─── RECORDS ───

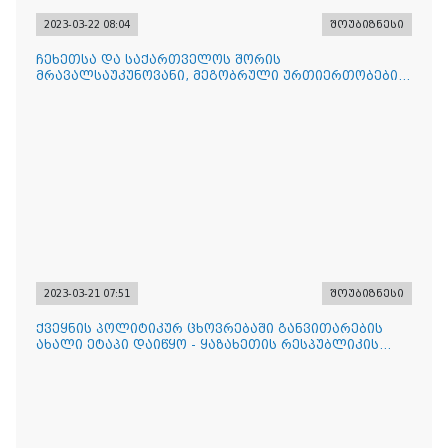
2023-03-22 08:04
შოუბიზნესი
ჩეხეთსა და საქართველოს შორის
მრავალსაუკუნოვანი, მეგობრული ურთიერთობები
არსებობს - ჩეხეთის ელჩი პ. მი
2023-03-21 07:51
შოუბიზნესი
ქვეყნის პოლიტიკურ ცხოვრებაში განვითარების
ახალი ეტაპი დაიწყო - ყაზახეთის რესპუბლიკის
პრეზიდენტი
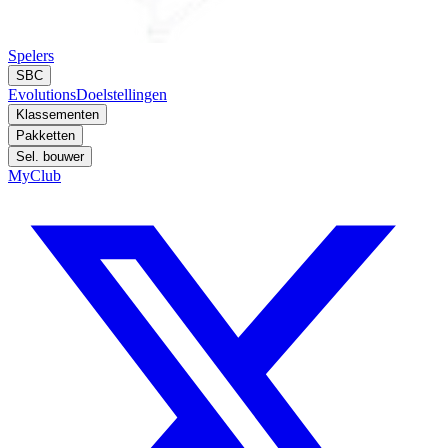
Spelers
SBC
Evolutions
Doelstellingen
Klassementen
Pakketten
Sel. bouwer
MyClub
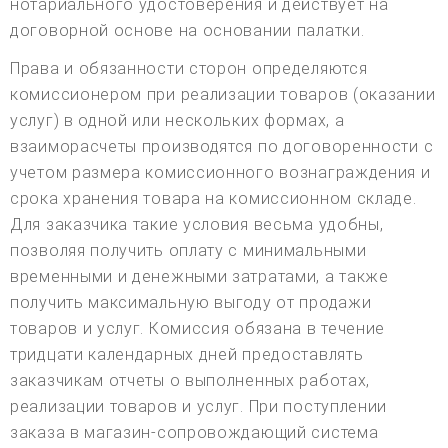
нотариального удостоверения и действует на
договорной основе на основании палатки.
Права и обязанности сторон определяются
комиссионером при реализации товаров (оказании
услуг) в одной или нескольких формах, а
взаиморасчеты производятся по договоренности с
учетом размера комиссионного вознаграждения и
срока хранения товара на комиссионном складе.
Для заказчика такие условия весьма удобны,
позволяя получить оплату с минимальными
временными и денежными затратами, а также
получить максимальную выгоду от продажи
товаров и услуг. Комиссия обязана в течение
тридцати календарных дней предоставлять
заказчикам отчеты о выполненных работах,
реализации товаров и услуг. При поступлении
заказа в магазин-сопровождающий система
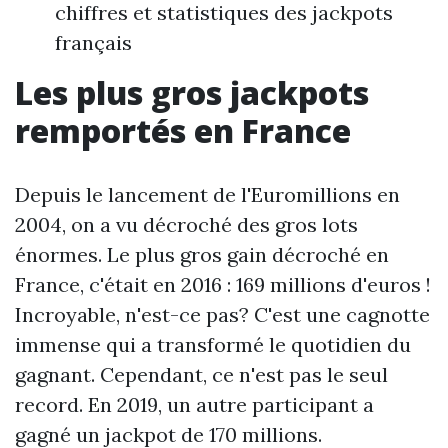
chiffres et statistiques des jackpots
français
Les plus gros jackpots
remportés en France
Depuis le lancement de l'Euromillions en
2004, on a vu décroché des gros lots
énormes. Le plus gros gain décroché en
France, c'était en 2016 : 169 millions d'euros !
Incroyable, n'est-ce pas? C'est une cagnotte
immense qui a transformé le quotidien du
gagnant. Cependant, ce n'est pas le seul
record. En 2019, un autre participant a
gagné un jackpot de 170 millions.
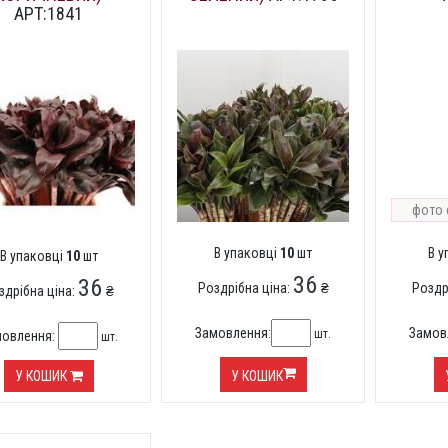
АРТ:1841
фото 
В упаковці
10
шт
В 
В упаковці
10
шт
36
36
Роздрібна ціна:
₴
Роздр
здрібна ціна:
₴
Замовлення:
Замов
шт.
мовлення:
шт.
У КОШИК
У КОШИК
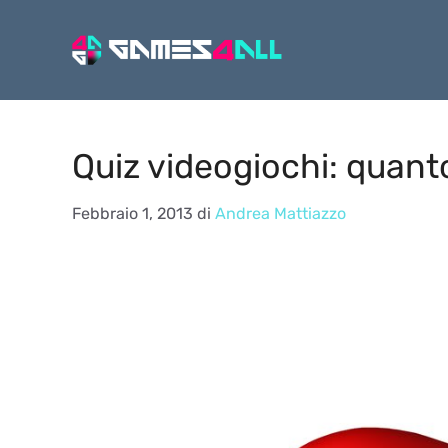
Vai
al
contenuto
Quiz videogiochi: quanto
Febbraio 1, 2013
di
Andrea Mattiazzo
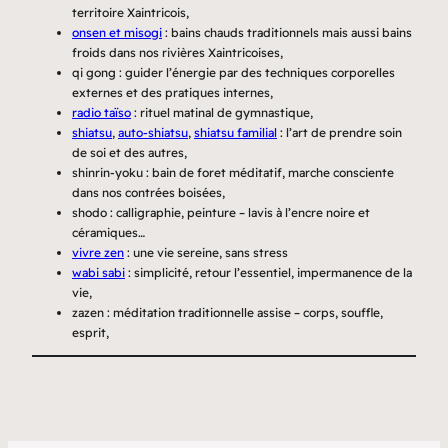
territoire Xaintricois,
onsen et misogi
: bains chauds traditionnels mais aussi bains
froids dans nos rivières Xaintricoises,
qi gong : guider l’énergie par des techniques corporelles
externes et des pratiques internes,
radio taïso
: rituel matinal de gymnastique,
shiatsu
,
auto-shiatsu
,
shiatsu familial
: l’art de prendre soin
de soi et des autres,
shinrin-yoku : bain de foret méditatif, marche consciente
dans nos contrées boisées,
shodo : calligraphie, peinture – lavis à l’encre noire et
céramiques…
vivre zen
: une vie sereine, sans stress
wabi sabi
: simplicité, retour l’essentiel, impermanence de la
vie,
zazen : méditation traditionnelle assise – corps, souffle,
esprit,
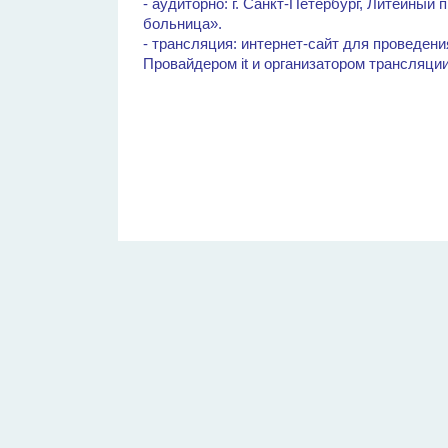
- аудиторно: г. Санкт-Петербург, Литейный
больница».
- трансляция: интернет-сайт для проведен
Провайдером it и организатором трансляц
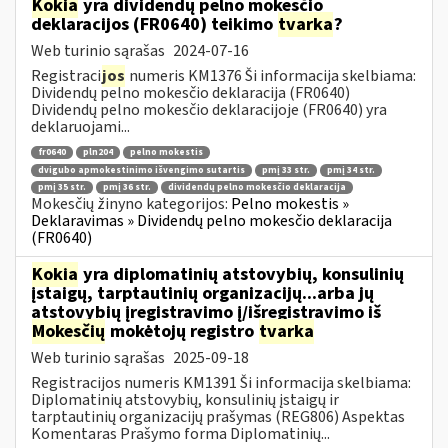
Kokia
yra dividendų pelno mokesčio
deklaracijos (FR0640) teikimo
tvarka
?
Web turinio sąrašas
2024-07-16
Registraci
jos
numeris KM1376 Ši informacija skelbiama:
Dividendų pelno mokesčio deklaracija (FR0640)
Dividendų pelno mokesčio deklaracijoje (FR0640) yra
deklaruojami...
fr0640
pln204
pelno mokestis
dvigubo apmokestinimo išvengimo sutartis
pmį 33 str.
pmį 34 str.
pmį 35 str.
pmį 36 str.
dividendų pelno mokesčio deklaracija
Mokesčių žinyno kategorijos:
Pelno mokestis »
Deklaravimas » Dividendų pelno mokesčio deklaracija
(FR0640)
Kokia
yra diplomatinių atstovybių, konsulinių
įstaigų, tarptautinių organizacijų...arba jų
atstovybių įregistravimo į/išregistravimo iš
Mokesčių
mokėtojų registro
tvarka
Web turinio sąrašas
2025-09-18
Registracijos numeris KM1391 Ši informacija skelbiama:
Diplomatinių atstovybių, konsulinių įstaigų ir
tarptautinių organizacijų prašymas (REG806) Aspektas
Komentaras Prašymo forma Diplomatinių...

───

Take the data above and repeat it exactly, leaving each picture out.

## TASK RESULT
2023-03-22 08:04
შოუბიზნესი
ჩეხეთსა და საქართველოს შორის
მრავალსაუკუნოვანი, მეგობრული ურთიერთობები
არსებობს - ჩეხეთის ელჩი პ. მი
2023-03-21 07:51
შოუბიზნესი
ქვეყნის პოლიტიკურ ცხოვრებაში განვითარების
ახალი ეტაპი დაიწყო - ყაზახეთის რესპუბლიკის
პრეზიდენტი
Spelers
SBC
Evolutions
Doelstellingen
Klassementen
Pakketten
Sel. bouwer
MyClub
нотариального удостоверения и действует на
договорной основе на основании палатки.
Права и обязанности сторон определяются
комиссионером при реализации товаров (оказании
услуг) в одной или нескольких формах, а
взаиморасчеты производятся по договоренности с
учетом размера комиссионного вознаграждения и
срока хранения товара на комиссионном складе.
Для заказчика такие условия весьма удобны,
позволяя получить оплату с минимальными
временными и денежными затратами, а также
получить максимальную выгоду от продажи
товаров и услуг. Комиссия обязана в течение
тридцати календарных дней предоставлять
заказчикам отчеты о выполненных работах,
реализации товаров и услуг. При поступлении
заказа в магазин-сопровождающий система
chiffres et statistiques des jackpots
français
Les plus gros jackpots
remportés en France
Depuis le lancement de l'Euromillions en
2004, on a vu décroché des gros lots
énormes. Le plus gros gain décroché en
France, c'était en 2016 : 169 millions d'euros !
Incroyable, n'est-ce pas? C'est une cagnotte
immense qui a transformé le quotidien du
gagnant. Cependant, ce n'est pas le seul
record. En 2019, un autre participant a
gagné un jackpot de 170 millions.
АРТ:1841
фото 
В упаковці
10
шт
В 
В упаковці
10
шт
36
36
Роздрібна ціна:
₴
Роздр
здрібна ціна:
₴
Замовлення:
Замов
шт.
мовлення:
шт.
У КОШИК
У КОШИК
Vai
al
contenuto
Quiz videogiochi: quanto
Febbraio 1, 2013
di
Andrea Mattiazzo
territoire Xaintricois,
onsen et misogi
: bains chauds traditionnels mais aussi bains
froids dans nos rivières Xaintricoises,
qi gong : guider l’énergie par des techniques corporelles
externes et des pratiques internes,
radio taïso
: rituel matinal de gymnastique,
shiatsu
,
auto-shiatsu
,
shiatsu familial
: l’art de prendre soin
de soi et des autres,
shinrin-yoku : bain de foret méditatif, marche consciente
dans nos contrées boisées,
shodo : calligraphie, peinture – lavis à l’encre noire et
céramiques…
vivre zen
: une vie sereine, sans stress
wabi sabi
: simplicité, retour l’essentiel, impermanence de la
vie,
zazen : méditation traditionnelle assise – corps, souffle,
esprit,
- аудиторно: г. Санкт-Петербург, Литейный
больница».
- трансляция: интернет-сайт для проведен
Провайдером it и организатором трансляц
Kokia
yra dividendų pelno mokesčio
deklaracijos (FR0640) teikimo
tvarka
?
Web turinio sąrašas
2024-07-16
Registraci
jos
numeris KM1376 Ši informacija skelbiama:
Dividendų pelno mokesčio deklaracija (FR0640)
Dividendų pelno mokesčio deklaracijoje (FR0640) yra
deklaruojami...
fr0640
pln204
pelno mokestis
dvigubo apmokestinimo išvengimo sutartis
pmį 33 str.
pmį 34 str.
pmį 35 str.
pmį 36 str.
dividendų pelno mokesčio deklaracija
Mokesčių žinyno kategorijos:
Pelno mokestis »
Deklaravimas » Dividendų pelno mokesčio deklaracija
(FR0640)
Kokia
yra diplomatinių atstovybių, konsulinių
įstaigų, tarptautinių organizacijų...arba jų
atstovybių įregistravimo į/išregistravimo iš
Mokesčių
mokėtojų registro
tvarka
Web turinio sąrašas
2025-09-18
Registracijos numeris KM1391 Ši informacija skelbiama:
Diplomatinių atstovybių, konsulinių įstaigų ir
tarptautinių organizacijų prašymas (REG806) Aspektas
Komentaras Prašymo forma Diplomatinių...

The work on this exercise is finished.